Это, разумеется, не кино в обычном понимании зрителя, привыкшего к эстетическому благополучию. Но назвать работу некрореалистов пустой также не повернется язык — уж слишком сознательно они обыгрывают сложные элементы советской действительности. Юфит и Кустов не просто дурачатся, а прямо насмехаются над окружающей их культурой. Они вышли из нее и констатируют смерть советского искусства, возводя в абсолют его же идеи. Моряк — главный символ Октябрьской революции — попадает не просто в лес, а в «Русский лес» — символическое отображение одноименного романа Леонида Леонова, одного из главных писателей пресловутого соцреализма. Некрореалисты пытаются убить свою жертву, подложив ее под поезд — и делают это тем же манером, что и Дзига Вертов, пожертвовавший оператором в «Человеке с киноаппаратом».

Некрореалисты определенно что-то знают о кино, об авангарде советском и общемировом, но не совсем понимают, как свое сакральное знание применить. Их первые работы — сплав легкомысленного энтузиазма и обширной эрудиции. Но портфолио из этих странных и несуразных картин открыло для Юфита дорогу в серьезное кинопроизводство.

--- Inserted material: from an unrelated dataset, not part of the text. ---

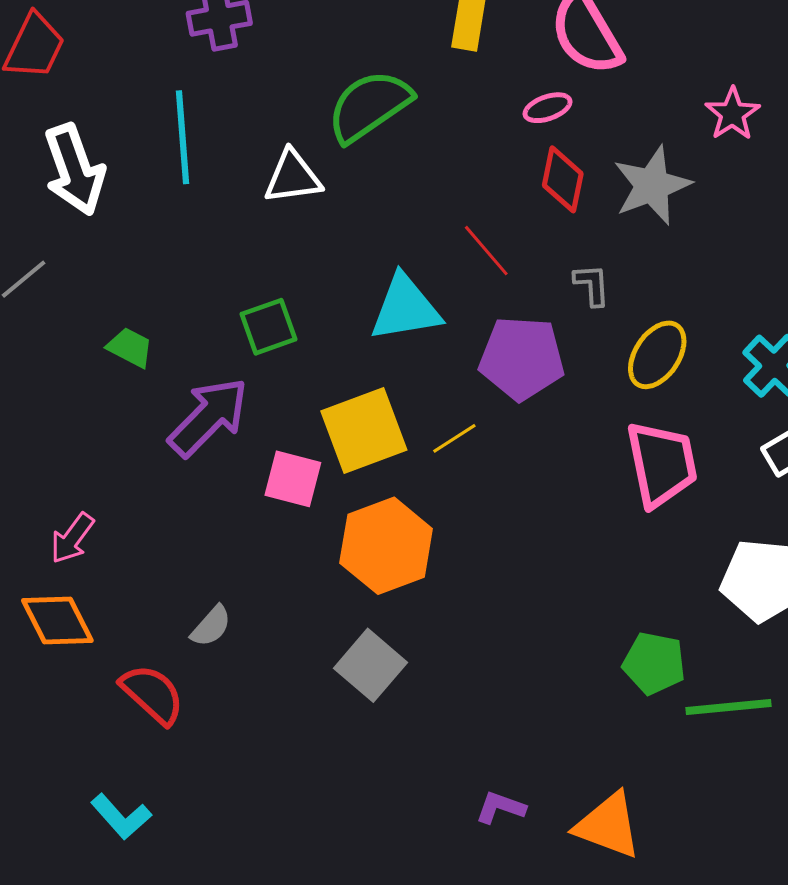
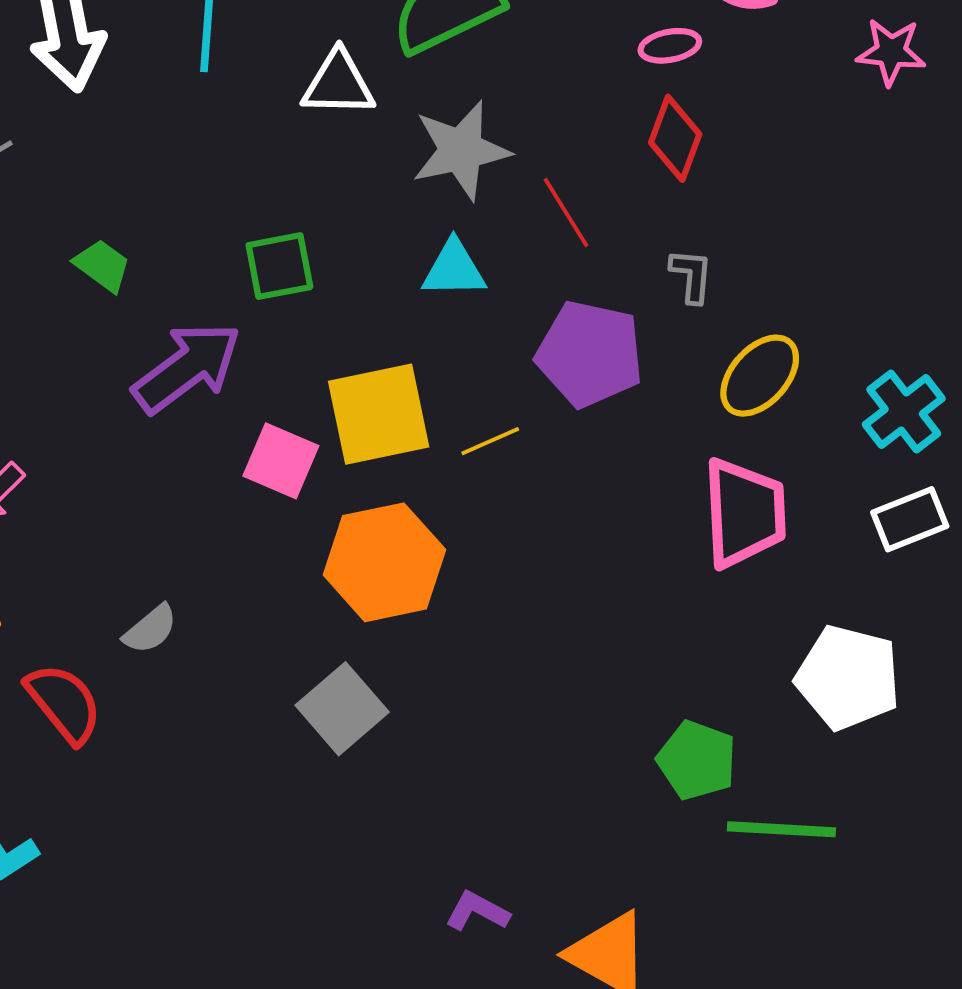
pink star: (732, 114) -> (891, 52), moved, turned 30
gray star: (652, 185) -> (461, 150), moved
cyan triangle: (405, 308) -> (454, 269), size x0.7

В 1987 году на базе «Ленфильма» организуется экспериментальная мастерская Александра Сокурова — так некрореалисты получают доступ к знаниям и хорошей пленке.

«Рыцари поднебесья», 1989

Умер Дед Мороз

Много лет спустя Евгений Юфит скажет о мастерской: «Она дала мне, прежде всего, возможность знакомства с профессиональным форматом». Однако пути общемирового Сокурова и местного хаотичного Юфита разойдутся очень быстро — мэтр просто не сможет вытерпеть своего ученика. Под крылом «Ленфильма» успеет выйти лишь картина «Рыцари поднебесья», премьера которой состоялась в Ленинградском Доме Кино. Зрители в ужасе.

Формально, «Рыцари поднебесья» продолжают некрореалистическую историю борьбы с советским мифом. В этот раз Юфит высмеивает стереотип о боевом братстве. Герои «Рыцарей» выглядят как вечные клиенты пивных ларьков — грязные, мерзко жующие и нескладные выпивохи. Но сюжет фильма обязывает их быть разведчиками. Эти разведчики участвуют в абстрактном и бесцельном эксперименте, смысл которого решительно никому неизвестен и непонятен. Главное — к концу фильма они все погибнут, потому что жить дальше им будет никак невозможно.

«Рыцарей поднебесья» уничижительно назовут фильмом для Венеции — ведь там испокон веков любят невнятные истории о человеческом саморазрушении, но сам Юфит окажется оскорблен такой грубой интерпретацией своего творчества. Ему до самой смерти не нравилось, что некрореализм воспринимается людьми как мрачное кино:

«Смерть в некрореализме не натуралистична, в ней нет ничего отвратительного. Нет ни выстрелов, ни убийств, ни крови. Это гротеск, пародия, черный юмор. Циничное отношение к своей жизни вообще присуще русскому менталитету. По натуре я достаточно веселый человек», — утверждал постановщик. 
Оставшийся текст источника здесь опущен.